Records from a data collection
*** Begin section ***
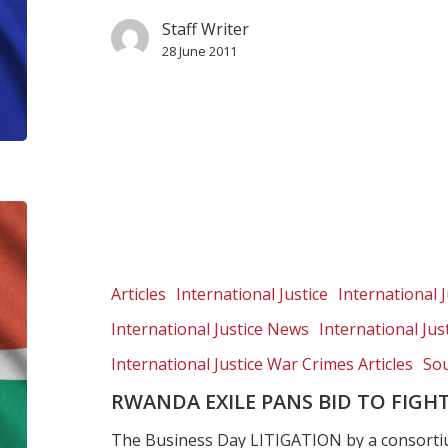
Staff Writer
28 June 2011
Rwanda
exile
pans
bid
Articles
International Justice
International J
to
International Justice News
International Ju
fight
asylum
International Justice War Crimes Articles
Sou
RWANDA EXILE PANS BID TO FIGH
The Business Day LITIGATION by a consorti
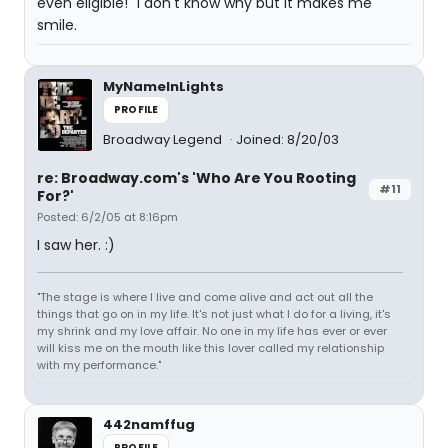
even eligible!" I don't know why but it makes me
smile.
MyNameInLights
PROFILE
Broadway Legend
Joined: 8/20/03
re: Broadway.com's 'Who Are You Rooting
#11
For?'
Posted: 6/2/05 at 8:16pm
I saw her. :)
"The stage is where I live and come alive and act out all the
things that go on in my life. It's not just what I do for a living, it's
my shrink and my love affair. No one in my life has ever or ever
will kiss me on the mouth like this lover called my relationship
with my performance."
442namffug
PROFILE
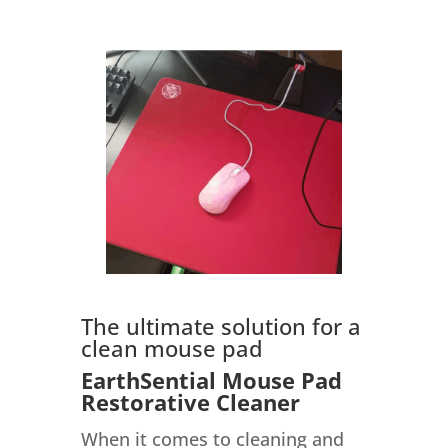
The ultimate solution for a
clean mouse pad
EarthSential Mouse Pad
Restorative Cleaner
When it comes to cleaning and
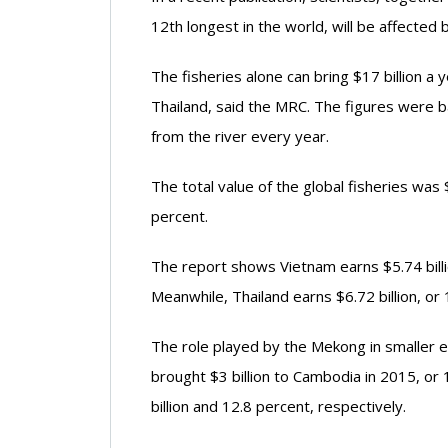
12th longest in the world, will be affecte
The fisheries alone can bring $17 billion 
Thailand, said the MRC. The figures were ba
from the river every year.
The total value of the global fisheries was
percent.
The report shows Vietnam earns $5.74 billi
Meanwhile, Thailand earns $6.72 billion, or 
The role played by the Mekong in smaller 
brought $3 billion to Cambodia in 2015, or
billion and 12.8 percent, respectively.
*** End section ***
*** Begin section ***
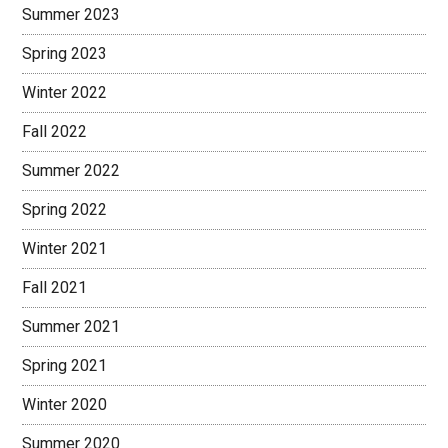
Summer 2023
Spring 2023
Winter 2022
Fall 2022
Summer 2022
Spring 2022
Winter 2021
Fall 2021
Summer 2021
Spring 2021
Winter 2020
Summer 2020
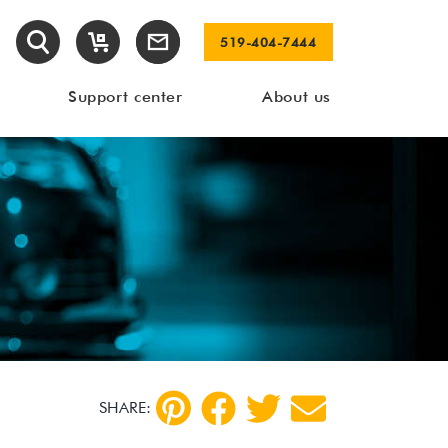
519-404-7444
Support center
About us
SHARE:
*** End section ***
*** Begin section ***
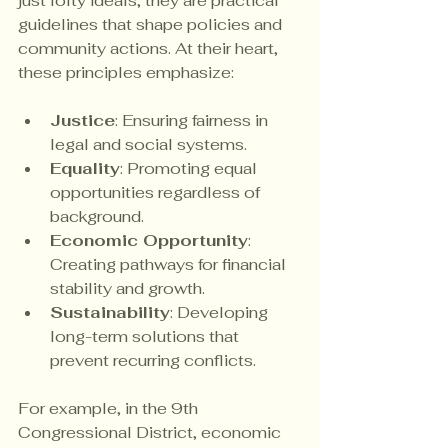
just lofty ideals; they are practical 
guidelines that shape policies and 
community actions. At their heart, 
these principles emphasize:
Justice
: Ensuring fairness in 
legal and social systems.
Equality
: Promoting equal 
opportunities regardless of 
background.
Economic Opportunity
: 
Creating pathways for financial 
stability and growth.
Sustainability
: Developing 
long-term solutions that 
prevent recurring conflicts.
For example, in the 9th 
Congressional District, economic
*** End section ***
** Problem requirements **
Above are the records. Copy only the lines from the one with "Staff Writer" through the one with "billion and 12.8 percent, respectively.", exactly, with no pictures.

** Solution to this task **
Staff Writer
28 June 2011
Rwanda
exile
pans
bid
Articles
International Justice
International J
to
International Justice News
International Ju
fight
asylum
International Justice War Crimes Articles
Sou
RWANDA EXILE PANS BID TO FIGH
The Business Day LITIGATION by a consorti
even eligible!" I don't know why but it makes me
smile.
MyNameInLights
PROFILE
Broadway Legend
Joined: 8/20/03
re: Broadway.com's 'Who Are You Rooting
#11
For?'
Posted: 6/2/05 at 8:16pm
I saw her. :)
"The stage is where I live and come alive and act out all the
things that go on in my life. It's not just what I do for a living, it's
my shrink and my love affair. No one in my life has ever or ever
will kiss me on the mouth like this lover called my relationship
with my performance."
442namffug
PROFILE
The ultimate solution for a
clean mouse pad
EarthSential Mouse Pad
Restorative Cleaner
When it comes to cleaning and
12th longest in the world, will be affecte
The fisheries alone can bring $17 billion 
Thailand, said the MRC. The figures were ba
from the river every year.
The total value of the global fisheries was
percent.
The report shows Vietnam earns $5.74 billi
Meanwhile, Thailand earns $6.72 billion, or 
The role played by the Mekong in smaller 
brought $3 billion to Cambodia in 2015, or
billion and 12.8 percent, respectively.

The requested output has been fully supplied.